*GIVEN DATA:*
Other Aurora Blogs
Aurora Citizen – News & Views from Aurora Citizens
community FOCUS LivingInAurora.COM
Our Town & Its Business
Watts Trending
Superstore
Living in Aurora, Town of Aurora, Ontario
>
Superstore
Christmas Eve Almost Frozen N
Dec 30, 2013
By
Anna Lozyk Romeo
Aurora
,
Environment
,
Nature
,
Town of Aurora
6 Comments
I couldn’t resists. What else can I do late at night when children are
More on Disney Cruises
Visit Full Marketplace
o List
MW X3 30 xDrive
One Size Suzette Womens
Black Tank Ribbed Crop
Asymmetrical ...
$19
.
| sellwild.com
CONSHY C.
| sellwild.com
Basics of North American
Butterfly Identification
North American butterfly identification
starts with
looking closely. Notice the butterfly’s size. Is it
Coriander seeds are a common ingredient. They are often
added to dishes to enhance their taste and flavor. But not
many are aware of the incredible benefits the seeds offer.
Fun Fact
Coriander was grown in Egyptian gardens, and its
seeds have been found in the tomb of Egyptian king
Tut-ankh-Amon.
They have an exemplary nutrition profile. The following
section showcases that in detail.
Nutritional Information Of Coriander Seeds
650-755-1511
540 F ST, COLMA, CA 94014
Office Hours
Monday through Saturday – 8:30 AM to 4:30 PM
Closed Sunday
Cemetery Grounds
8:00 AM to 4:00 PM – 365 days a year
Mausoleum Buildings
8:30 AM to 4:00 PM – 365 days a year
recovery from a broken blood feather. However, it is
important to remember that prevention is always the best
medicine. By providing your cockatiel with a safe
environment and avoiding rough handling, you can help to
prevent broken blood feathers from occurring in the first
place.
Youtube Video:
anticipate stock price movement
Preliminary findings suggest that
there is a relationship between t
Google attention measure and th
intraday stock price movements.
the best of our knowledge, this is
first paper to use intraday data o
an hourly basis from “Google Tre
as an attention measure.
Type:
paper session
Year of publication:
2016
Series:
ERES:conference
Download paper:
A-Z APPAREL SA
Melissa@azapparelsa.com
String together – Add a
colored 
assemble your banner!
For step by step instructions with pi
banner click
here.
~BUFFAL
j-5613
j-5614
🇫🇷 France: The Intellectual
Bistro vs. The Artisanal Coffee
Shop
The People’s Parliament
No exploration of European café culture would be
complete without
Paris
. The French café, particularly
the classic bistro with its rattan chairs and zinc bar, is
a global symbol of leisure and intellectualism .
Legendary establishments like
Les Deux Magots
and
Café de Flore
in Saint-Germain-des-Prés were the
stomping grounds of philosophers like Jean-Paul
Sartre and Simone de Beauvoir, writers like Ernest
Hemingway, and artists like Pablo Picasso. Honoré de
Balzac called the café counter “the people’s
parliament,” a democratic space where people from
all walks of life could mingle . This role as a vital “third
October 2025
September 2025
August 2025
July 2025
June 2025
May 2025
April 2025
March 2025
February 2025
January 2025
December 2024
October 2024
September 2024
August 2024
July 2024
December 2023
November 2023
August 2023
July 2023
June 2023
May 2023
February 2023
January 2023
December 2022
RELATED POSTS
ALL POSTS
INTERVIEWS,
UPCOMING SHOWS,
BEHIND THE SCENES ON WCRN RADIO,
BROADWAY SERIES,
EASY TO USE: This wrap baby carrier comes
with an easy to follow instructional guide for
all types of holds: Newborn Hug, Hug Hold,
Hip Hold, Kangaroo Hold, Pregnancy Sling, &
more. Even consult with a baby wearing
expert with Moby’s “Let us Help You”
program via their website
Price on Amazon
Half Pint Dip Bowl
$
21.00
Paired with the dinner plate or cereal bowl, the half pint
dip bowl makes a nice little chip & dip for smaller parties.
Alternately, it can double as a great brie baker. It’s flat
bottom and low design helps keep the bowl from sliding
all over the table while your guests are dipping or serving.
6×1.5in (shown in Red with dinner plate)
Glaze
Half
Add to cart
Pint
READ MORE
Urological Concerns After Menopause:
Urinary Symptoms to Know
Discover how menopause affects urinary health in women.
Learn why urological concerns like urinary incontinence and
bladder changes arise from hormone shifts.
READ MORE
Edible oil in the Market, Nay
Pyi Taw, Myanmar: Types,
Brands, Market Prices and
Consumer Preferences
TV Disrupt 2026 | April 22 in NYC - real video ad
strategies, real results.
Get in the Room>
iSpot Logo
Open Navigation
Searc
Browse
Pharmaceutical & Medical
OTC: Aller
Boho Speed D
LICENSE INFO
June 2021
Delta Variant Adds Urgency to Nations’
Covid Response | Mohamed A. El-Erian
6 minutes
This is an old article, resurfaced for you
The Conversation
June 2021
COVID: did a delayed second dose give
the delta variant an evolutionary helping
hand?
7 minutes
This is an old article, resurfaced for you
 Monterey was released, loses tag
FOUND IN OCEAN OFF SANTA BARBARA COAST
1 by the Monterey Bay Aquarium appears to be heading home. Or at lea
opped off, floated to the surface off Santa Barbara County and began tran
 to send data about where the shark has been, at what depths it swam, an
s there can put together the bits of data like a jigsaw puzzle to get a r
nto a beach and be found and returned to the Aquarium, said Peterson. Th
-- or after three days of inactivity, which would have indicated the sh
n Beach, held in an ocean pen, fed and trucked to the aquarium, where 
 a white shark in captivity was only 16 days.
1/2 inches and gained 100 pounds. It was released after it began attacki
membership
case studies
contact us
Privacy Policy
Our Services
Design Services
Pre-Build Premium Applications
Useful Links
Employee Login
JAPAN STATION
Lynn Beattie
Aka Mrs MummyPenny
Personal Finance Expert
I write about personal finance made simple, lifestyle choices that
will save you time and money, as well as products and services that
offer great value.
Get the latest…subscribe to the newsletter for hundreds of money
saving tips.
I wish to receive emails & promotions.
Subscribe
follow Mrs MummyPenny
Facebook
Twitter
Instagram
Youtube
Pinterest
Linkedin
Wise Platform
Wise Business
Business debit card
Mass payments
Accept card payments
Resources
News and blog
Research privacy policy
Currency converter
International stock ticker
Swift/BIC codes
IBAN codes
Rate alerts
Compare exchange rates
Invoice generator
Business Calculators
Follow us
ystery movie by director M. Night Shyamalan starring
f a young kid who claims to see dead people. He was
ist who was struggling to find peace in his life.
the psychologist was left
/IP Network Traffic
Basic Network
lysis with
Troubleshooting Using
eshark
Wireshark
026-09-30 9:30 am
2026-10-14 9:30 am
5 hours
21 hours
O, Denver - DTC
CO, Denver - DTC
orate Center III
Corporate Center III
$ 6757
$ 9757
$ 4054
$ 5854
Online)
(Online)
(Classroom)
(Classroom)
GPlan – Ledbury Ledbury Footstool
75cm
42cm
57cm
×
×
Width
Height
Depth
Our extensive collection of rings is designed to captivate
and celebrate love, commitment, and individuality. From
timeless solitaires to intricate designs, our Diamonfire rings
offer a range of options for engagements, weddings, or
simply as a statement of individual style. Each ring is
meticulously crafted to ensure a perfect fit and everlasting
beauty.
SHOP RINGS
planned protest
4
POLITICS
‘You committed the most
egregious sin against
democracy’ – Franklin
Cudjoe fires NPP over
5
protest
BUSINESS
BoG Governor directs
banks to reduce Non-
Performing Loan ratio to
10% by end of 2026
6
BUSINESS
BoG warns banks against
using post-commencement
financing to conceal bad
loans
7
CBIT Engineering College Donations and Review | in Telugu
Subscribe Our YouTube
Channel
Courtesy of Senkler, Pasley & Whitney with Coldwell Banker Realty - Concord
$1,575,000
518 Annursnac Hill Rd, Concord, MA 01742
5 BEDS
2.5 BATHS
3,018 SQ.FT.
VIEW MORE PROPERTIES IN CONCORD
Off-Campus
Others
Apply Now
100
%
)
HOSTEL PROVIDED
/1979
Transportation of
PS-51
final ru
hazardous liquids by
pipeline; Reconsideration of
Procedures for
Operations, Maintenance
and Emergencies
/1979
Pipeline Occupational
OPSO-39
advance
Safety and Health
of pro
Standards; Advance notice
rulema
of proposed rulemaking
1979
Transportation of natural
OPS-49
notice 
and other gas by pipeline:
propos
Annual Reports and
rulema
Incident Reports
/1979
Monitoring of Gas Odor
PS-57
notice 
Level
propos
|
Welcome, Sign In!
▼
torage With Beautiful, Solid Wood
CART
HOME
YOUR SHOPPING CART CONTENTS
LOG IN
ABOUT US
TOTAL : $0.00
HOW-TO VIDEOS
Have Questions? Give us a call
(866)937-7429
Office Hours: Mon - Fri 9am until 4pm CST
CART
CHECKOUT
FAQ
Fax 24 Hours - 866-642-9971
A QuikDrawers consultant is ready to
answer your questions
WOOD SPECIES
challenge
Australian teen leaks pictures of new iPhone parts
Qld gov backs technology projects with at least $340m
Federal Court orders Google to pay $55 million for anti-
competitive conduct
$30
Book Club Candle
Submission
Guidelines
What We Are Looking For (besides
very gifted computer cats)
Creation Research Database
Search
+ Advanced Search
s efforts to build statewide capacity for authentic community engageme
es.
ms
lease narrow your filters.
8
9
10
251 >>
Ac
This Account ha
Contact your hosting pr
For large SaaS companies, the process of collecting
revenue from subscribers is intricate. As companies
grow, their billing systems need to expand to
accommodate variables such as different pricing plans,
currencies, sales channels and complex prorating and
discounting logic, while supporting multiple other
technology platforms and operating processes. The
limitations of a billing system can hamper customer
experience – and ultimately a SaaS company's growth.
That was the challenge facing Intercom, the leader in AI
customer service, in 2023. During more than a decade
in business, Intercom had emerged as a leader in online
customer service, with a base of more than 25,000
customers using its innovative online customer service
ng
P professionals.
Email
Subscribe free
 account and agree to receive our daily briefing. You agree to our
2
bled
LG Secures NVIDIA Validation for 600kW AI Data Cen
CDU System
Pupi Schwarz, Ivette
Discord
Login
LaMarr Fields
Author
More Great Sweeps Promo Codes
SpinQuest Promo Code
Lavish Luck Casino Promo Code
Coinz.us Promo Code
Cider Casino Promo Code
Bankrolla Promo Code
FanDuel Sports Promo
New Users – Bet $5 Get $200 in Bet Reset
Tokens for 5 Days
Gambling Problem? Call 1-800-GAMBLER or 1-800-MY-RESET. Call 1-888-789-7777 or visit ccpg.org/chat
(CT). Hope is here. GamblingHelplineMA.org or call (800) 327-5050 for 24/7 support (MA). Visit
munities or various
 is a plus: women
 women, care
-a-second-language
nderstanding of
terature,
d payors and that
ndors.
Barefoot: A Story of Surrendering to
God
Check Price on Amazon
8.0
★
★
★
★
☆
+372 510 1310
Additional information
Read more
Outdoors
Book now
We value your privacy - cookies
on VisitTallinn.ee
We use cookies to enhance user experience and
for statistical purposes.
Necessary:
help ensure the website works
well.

*WHAT THE TASK REQUIRES:*
Since only the number is needed, state how many lines of the listing contain the word "released".

*OUTPUT FOR THIS EXERCISE:*
2